23 Replies Latest reply: Apr 1, 2016 4:09 PM by 545477 RSS

    Crowdsourcing Challenge #1: Lack of municipal general obligation credit rating

    C4D Explorer

      A crowdsourcing initiative has been launched to capture and disseminate the collective knowledge of our community members. You can be part of this crowdsourcing initiative to learn and to teach, to discuss and to network, and even to become a co-author. See LINK for additional background information.


      How to participate:

      Take a look at the Solution Finder attached to this post.  Do you have any ideas of ways to make it stronger? If so, please go ahead and edit the document, using the track changes functionality, and post your edited document as a reply to this message.

      You can post your reply in three easy steps:

      1.    Log in to the Municipal Finance Practitioners Community.

      2.    Click the “reply” link in the bottom right corner of this message.

      3.    Write your reply and then click “Add Reply” to post it.

      Note: If you want to attach a document to your reply, click on the “use advanced editor” link. Write your message in the box that appears, and click on the “Attach” link next to the paperclip in the bottom right corner. A box will then appear which allows you to choose a document to upload. If you have difficulties, please contact hjohnson@ifc.org


      All input is very welcome!

        • Re: Crowdsourcing Challenge #1: Lack of municipal general obligation credit rating
          545477 C4D Extraordinaire

          This is an exciting initiative! Everybody's contributions to this draft document will be acknowledged among the authors/reviewers of the final report. So please chime in if you have ideas, experience, or any other feedback on the content of this draft.

          To help get our creative wheels spinning, let me highlight here the first question (and corresponding solutions) presented in the Solution Finder.
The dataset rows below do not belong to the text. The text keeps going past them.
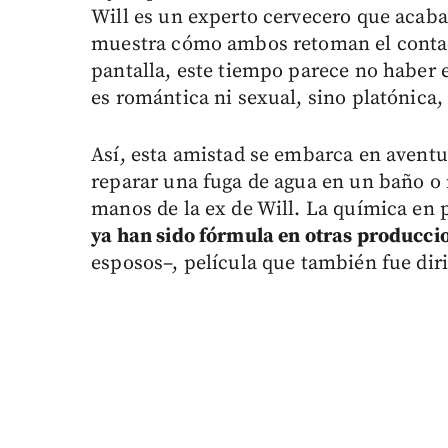
Will es un experto cervecero que acaba
muestra cómo ambos retoman el contac
pantalla, este tiempo parece no haber e
es romántica ni sexual, sino platónica, 
Así, esta amistad se embarca en avent
reparar una fuga de agua en un baño o r
manos de la ex de Will. La química en 
ya han sido fórmula en otras producc
esposos–, película que también fue dirig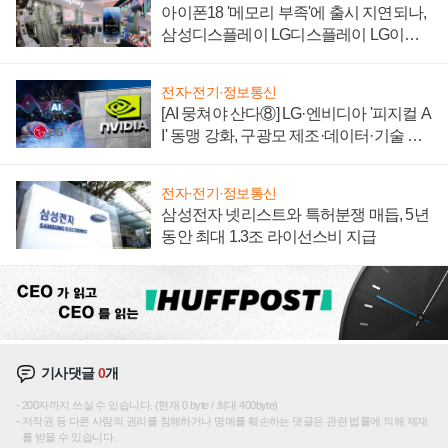
아이폰18 '메모리 부족'에 출시 지연되나,
삼성디스플레이 LG디스플레이 LG이노
텍 '탈애플' 수익 다각화 속도
전자·전기·정보통신
[AI 뭉쳐야 산다⑧] LG·엔비디아 '피지컬 A
I' 동맹 강화, 구광모 제조·데이터·기술 결
집해 종합 로보틱스 기업으로
전자·전기·정보통신
삼성전자 넷리스트와 특허분쟁 매듭, 5년
동안 최대 1.3조 라이선스비 지급
기사댓글
0
개
200자까지 쓰실 수 있습니다. (현재 0 byte / 최대 400byte)
저작권 등 다른 사람의 권리를 침해하거나 명예를 훼손하는 댓글은 관련 법률에 의해 제재
를 받을 수 있습니다.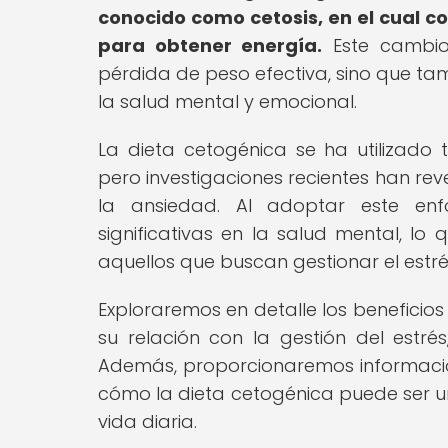
conocido como cetosis, en el cual 
para obtener energía.
Este cambio
pérdida de peso efectiva, sino que ta
la salud mental y emocional.
La dieta cetogénica se ha utilizado 
pero investigaciones recientes han reve
la ansiedad. Al adoptar este enf
significativas en la salud mental, l
aquellos que buscan gestionar el estr
Exploraremos en detalle los beneficio
su relación con la gestión del estrés
Además, proporcionaremos informaci
cómo la dieta cetogénica puede ser un
vida diaria.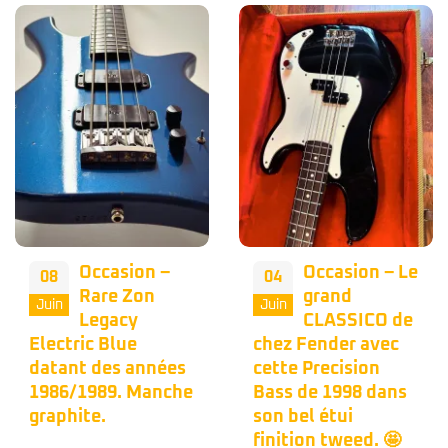
Occasion –
Occasion – Le
08
04
Rare Zon
grand
Juin
Juin
Legacy
CLASSICO de
Electric Blue
chez Fender avec
datant des années
cette Precision
1986/1989. Manche
Bass de 1998 dans
graphite.
son bel étui
finition tweed. 🤩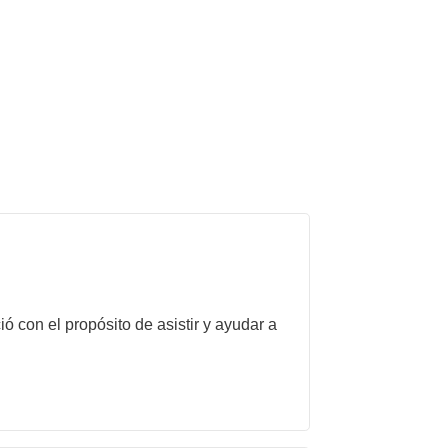
con el propósito de asistir y ayudar a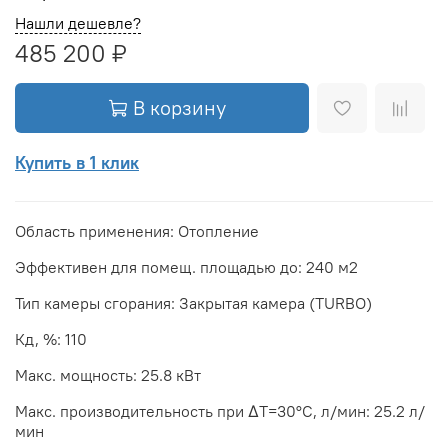
Нашли дешевле?
485 200 ₽
В корзину
Купить в 1 клик
Область применения: Отопление
Эффективен для помещ. площадью до: 240 м2
Тип камеры сгорания: Закрытая камера (TURBO)
Кд, %: 110
Макс. мощность: 25.8 кВт
Макс. производительность при ΔТ=30°С, л/мин: 25.2 л/
мин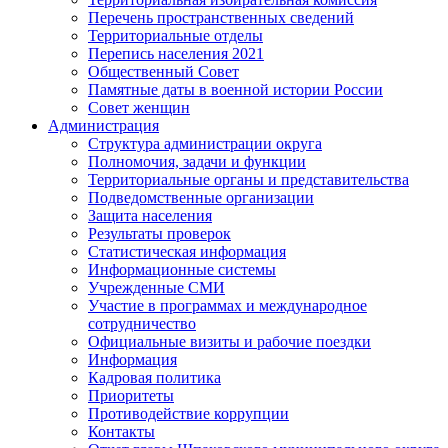
Перечень пространственных сведений
Территориальные отделы
Перепись населения 2021
Общественный Совет
Памятные даты в военной истории России
Совет женщин
Администрация
Структура администрации округа
Полномочия, задачи и функции
Территориальные органы и представительства
Подведомственные организации
Защита населения
Результаты проверок
Статистическая информация
Информационные системы
Учрежденные СМИ
Участие в программах и международное
сотрудничество
Официальные визиты и рабочие поездки
Информация
Кадровая политика
Приоритеты
Противодействие коррупции
Контакты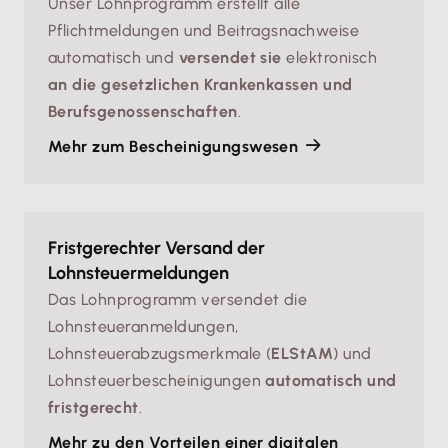
Unser Lohnprogramm erstellt alle
Pflichtmeldungen und Beitragsnachweise
automatisch und
versendet sie
elektronisch
an die gesetzlichen Krankenkassen und
Berufsgenossenschaften
.
Mehr zum Bescheinigungswesen
Fristgerechter Versand der
Lohnsteuermeldungen
Das Lohnprogramm versendet die
Lohnsteueranmeldungen,
Lohnsteuerabzugsmerkmale (
ELStAM
) und
Lohnsteuerbescheinigungen
automatisch und
fristgerecht
.
Mehr zu den Vorteilen einer digitalen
This question is designed to help cities determine whether a particular action/solution is appropriate for them. Based on the answer to each question, the Solution Finder highlights additional solutions for consideration. Of course, this is only meant as a first-aid kit pointing to a few options. The identification and definition of final actions will always require a much closer understanding of the cities' context and priorities.

          Question 1: Depending on the level of preparedness by the local authority to obtain a credit rating, different approaches can beconsidered to pursue that objective. Has the local authority conducted any type of independent review of its financial management and performance over the past year or two?
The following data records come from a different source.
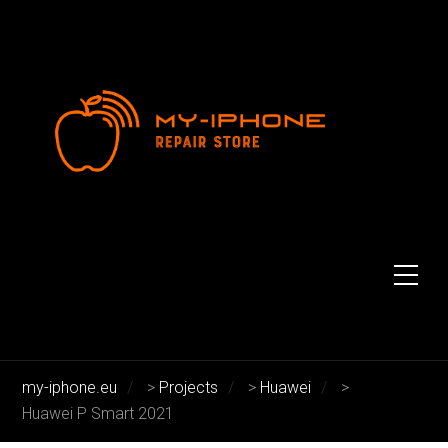
Huawei P Smart 2021
Huawei P Smart 2021
my-iphone.eu
>
Projects
>
Huawei
>
Huawei P Smart 2021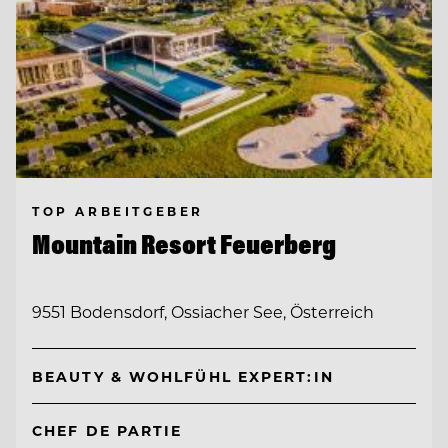
TOP ARBEITGEBER
Mountain Resort Feuerberg
9551 Bodensdorf, Ossiacher See, Österreich
BEAUTY & WOHLFÜHL EXPERT:IN
CHEF DE PARTIE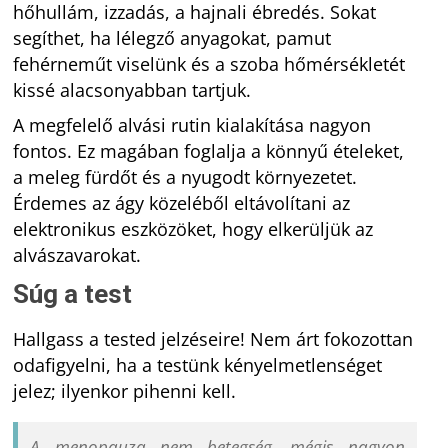
hőhullám, izzadás, a hajnali ébredés. Sokat
segíthet, ha lélegző anyagokat, pamut
fehérneműt viselünk és a szoba hőmérsékletét
kissé alacsonyabban tartjuk.
A megfelelő alvási rutin kialakítása nagyon
fontos. Ez magában foglalja a könnyű ételeket,
a meleg fürdőt és a nyugodt környezetet.
Érdemes az ágy közeléből eltávolítani az
elektronikus eszközöket, hogy elkerüljük az
alvászavarokat.
Súg a test
Hallgass a tested jelzéseire! Nem árt fokozottan
odafigyelni, ha a testünk kényelmetlenséget
jelez; ilyenkor pihenni kell.
A menopauza nem betegség, mégis nagyon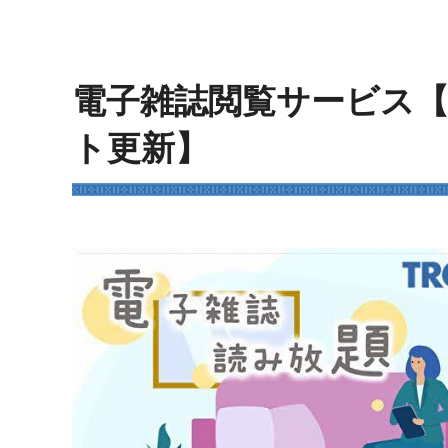
電子雑誌閲覧サービス【2
ト更新】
          If a city official answers "no" to the above question, here's the draft advice provided by the Solution Finder (for you comments):


          In the absence of any (recent) independent review of the local authority’s financial performance, it may be useful to conduct such a review before pursuing a credit rating. The objective of the review, or financial management assessment, will be to help the local authority identify key strengths and weaknesses in its financial management and performance. Based on the findings from the review, the local authority will determine the opportunity to secure further improvements and reforms prior to obtaining a credit rating. A well designed review will be an invaluable guidance to the administration, as well as a powerful signal to the private sector and the public at large of the public authority’s proclivity toward reform, transparency, and results-based improvements. Assuming the findings from the independent review will indicate promising overall fundamentals, even in the context of a few negative indicators, and assuming that subsequent monitoring confirmed the underlying trends towards improvement and reform, the local authority may consider obtaining a credit rating at that point.

          Different instruments are available to local authorities seeking a review of their financial management and performance. Select among the options listed below to inform your action-plan accordingly – these options are listed in ascending level of effort required:


          1. Review by an independent expert of the results from self-assessments. This is only suggested as a preliminary step in case more detailed analyses are not easily available.
          2. Basic financial management assessment performed by a consultant.
          3. Completion of a full-fledged Municipal Finance Self-Assessment with step by step support from an expert consultant.
          4. Same as point 3 above, with additional urban audit providing a snapshot of the local authority’s quantity and quality of services and identifying a municipal investment program.
          5. Completion of a Subnational PEFA (Public Expenditure Financial Accountability) to assess specifically the condition of public expenditure, procurement, and financial accountability systems.
          6. Comprehensive financial management assessment by a firm.
          7. Same as point 5 above, with the addition of a sub-national Debt Management Performance Assessment (DeMPA).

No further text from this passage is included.